■ WHAT IS BEING ASKED:
Return the complete listing exactly as it reads, with each picture removed.

SUPPLIED MATERIAL below:

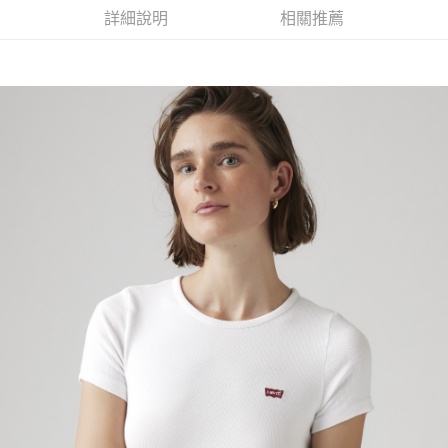
付款後7-11取貨
詳細說明
相關推薦
每筆NT$70，滿NT$1,000(含以上)免運費
宅配(黑貓宅急便)
每筆NT$100，滿NT$1,000(含以上)免運費
宅配(離島)
每筆NT$100，滿NT$1,000(含以上)免運費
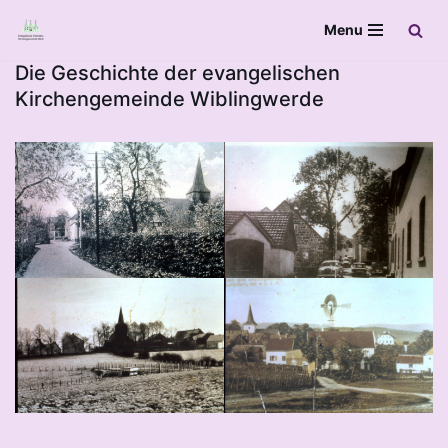
Menu
Zum
Die Geschichte der evangelischen
Inhalt
Kirchengemeinde Wiblingwerde
springen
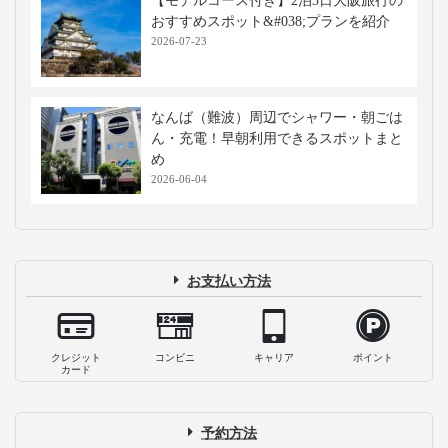
【モデルコース付き】2泊3日大阪旅行の
おすすめスポット&#038;プランを紹介
2026-07-23
なんば（難波）周辺でシャワー・朝ごは
ん・充電！早朝利用できるスポットまと
め
2026-06-04
お支払い方法
クレジット
コンビニ
キャリア
ポイント
カード
予約方法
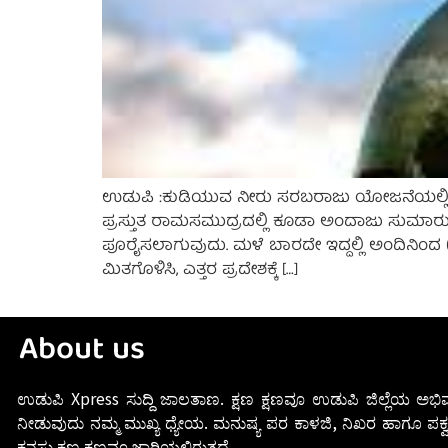
ಉಡುಪಿ :ಕುಡಿಯುವ ನೀರು ಸರಬರಾಜು ಯೋಜನೆಯಲ್ಲಿ ಮಂಡ್ಲ
ಪ್ರಸ್ತುತ ರಾಮಸಮುದ್ರದಲ್ಲಿ ಕೂಡಾ ಅಂದಾಜು ಸುಮಾರು 20
ಪೂರೈಸಲಾಗುವುದು. ಮಳೆ ಬಾರದೇ ಇದ್ದಲ್ಲಿ ಅಂದಿನಿಂದ (
ಮಿತಗೊಳಿಸಿ, ಎತ್ತರ ಪ್ರದೇಶಕ್ಕೆ […]
About us
ಉಡುಪಿ Xpress ಸುದ್ದಿ ಜಾಲತಾಣ. ಕ್ಷಣ ಕ್ಷಣವೂ ಉಡುಪಿ ಜಿಲ್ಲೆಯ ಅಭಿವ
ನೀಡುವುದು ನಮ್ಮ ಮುಖ್ಯ ಧ್ಯೇಯ. ಮನುಷ್ಯ ಪರ ಕಾಳಜಿ, ನಿಖರ ಹಾಗೂ ಪಕ್ವ
ಕನಸು ಕ್ಷಣ ಕ್ಷಣವೂ ಜಾರಿಯಲ್ಲಿರುತ್ತದೆ.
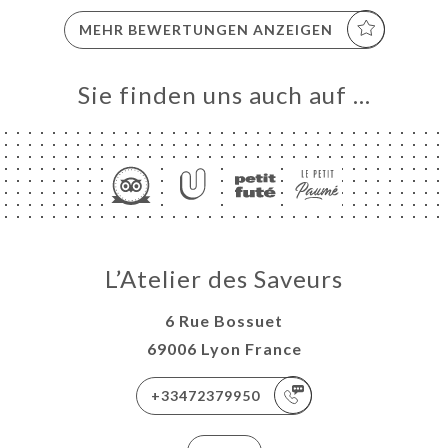
MEHR BEWERTUNGEN ANZEIGEN
Sie finden uns auch auf …
L’Atelier des Saveurs
6 Rue Bossuet
69006 Lyon France
+33472379950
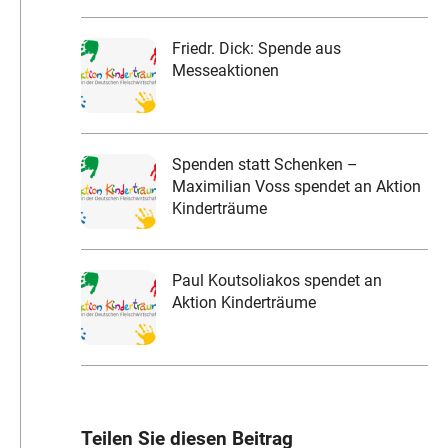
Friedr. Dick: Spende aus
Messeaktionen
Spenden statt Schenken –
Maximilian Voss spendet an Aktion
Kinderträume
Paul Koutsoliakos spendet an
Aktion Kinderträume
Teilen Sie diesen Beitrag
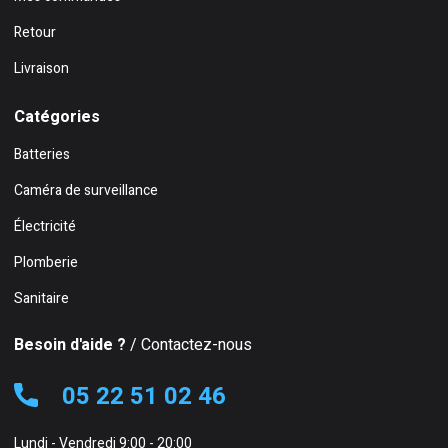
Retour
Livraison
Catégories
Batteries
Caméra de surveillance
Électricité
Plomberie
Sanitaire
Besoin d'aide ?
/ Contactez-nous
05 22 51 02 46
Lundi - Vendredi 9:00 - 20:00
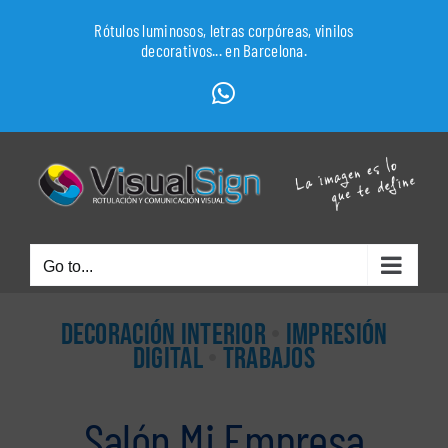
Skip
Rótulos luminosos, letras corpóreas, vinilos
to
decorativos... en Barcelona.
content
WhatsApp
Go to...
DECORACIÓN INTERIOR
•
IMPRESIÓN
DIGITAL
•
TRABAJOS
Salón Mi Empresa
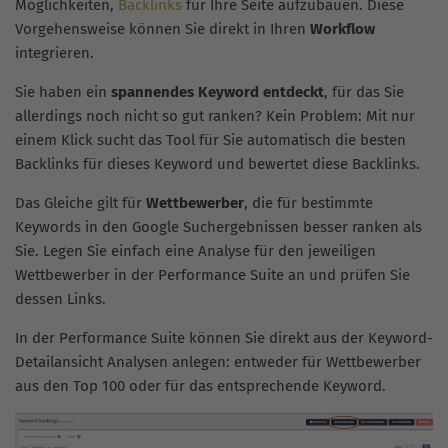
Möglichkeiten,
Backlinks
für Ihre Seite aufzubauen. Diese
Vorgehensweise können Sie direkt in Ihren
Workflow
integrieren.
Sie haben ein
spannendes Keyword entdeckt
, für das Sie
allerdings noch nicht so gut ranken? Kein Problem: Mit nur
einem Klick sucht das Tool für Sie automatisch die besten
Backlinks für dieses Keyword und bewertet diese Backlinks.
Das Gleiche gilt für
Wettbewerber
, die für bestimmte
Keywords in den Google Suchergebnissen besser ranken als
Sie. Legen Sie einfach eine Analyse für den jeweiligen
Wettbewerber in der Performance Suite an und prüfen Sie
dessen Links.
In der Performance Suite können Sie direkt aus der Keyword-
Detailansicht Analysen anlegen: entweder für Wettbewerber
aus den Top 100 oder für das entsprechende Keyword.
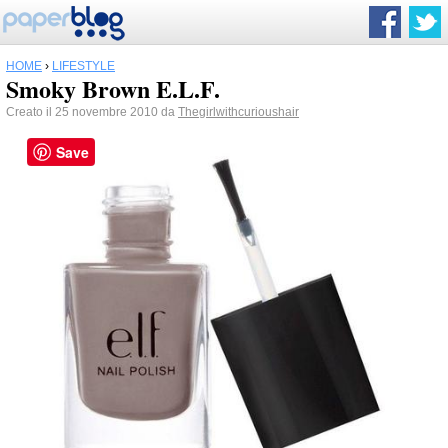
HOME
›
LIFESTYLE
Smoky Brown E.L.F.
Creato il 25 novembre 2010 da
Thegirlwithcurioushair
Save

End of SUPPLIED MATERIAL.

■ SOLUTION TO THE PROBLEM:
付款後7-11取貨
詳細說明
相關推薦
每筆NT$70，滿NT$1,000(含以上)免運費
宅配(黑貓宅急便)
每筆NT$100，滿NT$1,000(含以上)免運費
宅配(離島)
每筆NT$100，滿NT$1,000(含以上)免運費
Menu
Zum
Die Geschichte der evangelischen
Inhalt
Kirchengemeinde Wiblingwerde
springen
【モデルコース付き】2泊3日大阪旅行の
おすすめスポット&#038;プランを紹介
2026-07-23
なんば（難波）周辺でシャワー・朝ごは
ん・充電！早朝利用できるスポットまと
め
2026-06-04
お支払い方法
クレジット
コンビニ
キャリア
ポイント
カード
予約方法
ಉಡುಪಿ :ಕುಡಿಯುವ ನೀರು ಸರಬರಾಜು ಯೋಜನೆಯಲ್ಲಿ ಮಂಡ್ಲ
ಪ್ರಸ್ತುತ ರಾಮಸಮುದ್ರದಲ್ಲಿ ಕೂಡಾ ಅಂದಾಜು ಸುಮಾರು 20
ಪೂರೈಸಲಾಗುವುದು. ಮಳೆ ಬಾರದೇ ಇದ್ದಲ್ಲಿ ಅಂದಿನಿಂದ (
ಮಿತಗೊಳಿಸಿ, ಎತ್ತರ ಪ್ರದೇಶಕ್ಕೆ […]
About us
ಉಡುಪಿ Xpress ಸುದ್ದಿ ಜಾಲತಾಣ. ಕ್ಷಣ ಕ್ಷಣವೂ ಉಡುಪಿ ಜಿಲ್ಲೆಯ ಅಭಿವ
ನೀಡುವುದು ನಮ್ಮ ಮುಖ್ಯ ಧ್ಯೇಯ. ಮನುಷ್ಯ ಪರ ಕಾಳಜಿ, ನಿಖರ ಹಾಗೂ ಪಕ್ವ
ಕನಸು ಕ್ಷಣ ಕ್ಷಣವೂ ಜಾರಿಯಲ್ಲಿರುತ್ತದೆ.
MEHR BEWERTUNGEN ANZEIGEN
Sie finden uns auch auf …
L’Atelier des Saveurs
6 Rue Bossuet
69006 Lyon France
+33472379950
Friedr. Dick: Spende aus
Messeaktionen
Spenden statt Schenken –
Maximilian Voss spendet an Aktion
Kinderträume
Paul Koutsoliakos spendet an
Aktion Kinderträume
Teilen Sie diesen Beitrag
Retour
Livraison
Catégories
Batteries
Caméra de surveillance
Électricité
Plomberie
Sanitaire
Besoin d'aide ?
/ Contactez-nous
05 22 51 02 46
Lundi - Vendredi 9:00 - 20:00
Skip
Rótulos luminosos, letras corpóreas, vinilos
to
decorativos... en Barcelona.
content
WhatsApp
Go to...
DECORACIÓN INTERIOR
•
IMPRESIÓN
DIGITAL
•
TRABAJOS
Salón Mi Empresa
Möglichkeiten,
Backlinks
für Ihre Seite aufzubauen. Diese
Vorgehensweise können Sie direkt in Ihren
Workflow
integrieren.
Sie haben ein
spannendes Keyword entdeckt
, für das Sie
allerdings noch nicht so gut ranken? Kein Problem: Mit nur
einem Klick sucht das Tool für Sie automatisch die besten
Backlinks für dieses Keyword und bewertet diese Backlinks.
Das Gleiche gilt für
Wettbewerber
, die für bestimmte
Keywords in den Google Suchergebnissen besser ranken als
Sie. Legen Sie einfach eine Analyse für den jeweiligen
Wettbewerber in der Performance Suite an und prüfen Sie
dessen Links.
In der Performance Suite können Sie direkt aus der Keyword-
Detailansicht Analysen anlegen: entweder für Wettbewerber
aus den Top 100 oder für das entsprechende Keyword.
HOME
›
LIFESTYLE
Smoky Brown E.L.F.
Creato il 25 novembre 2010 da
Thegirlwithcurioushair
Save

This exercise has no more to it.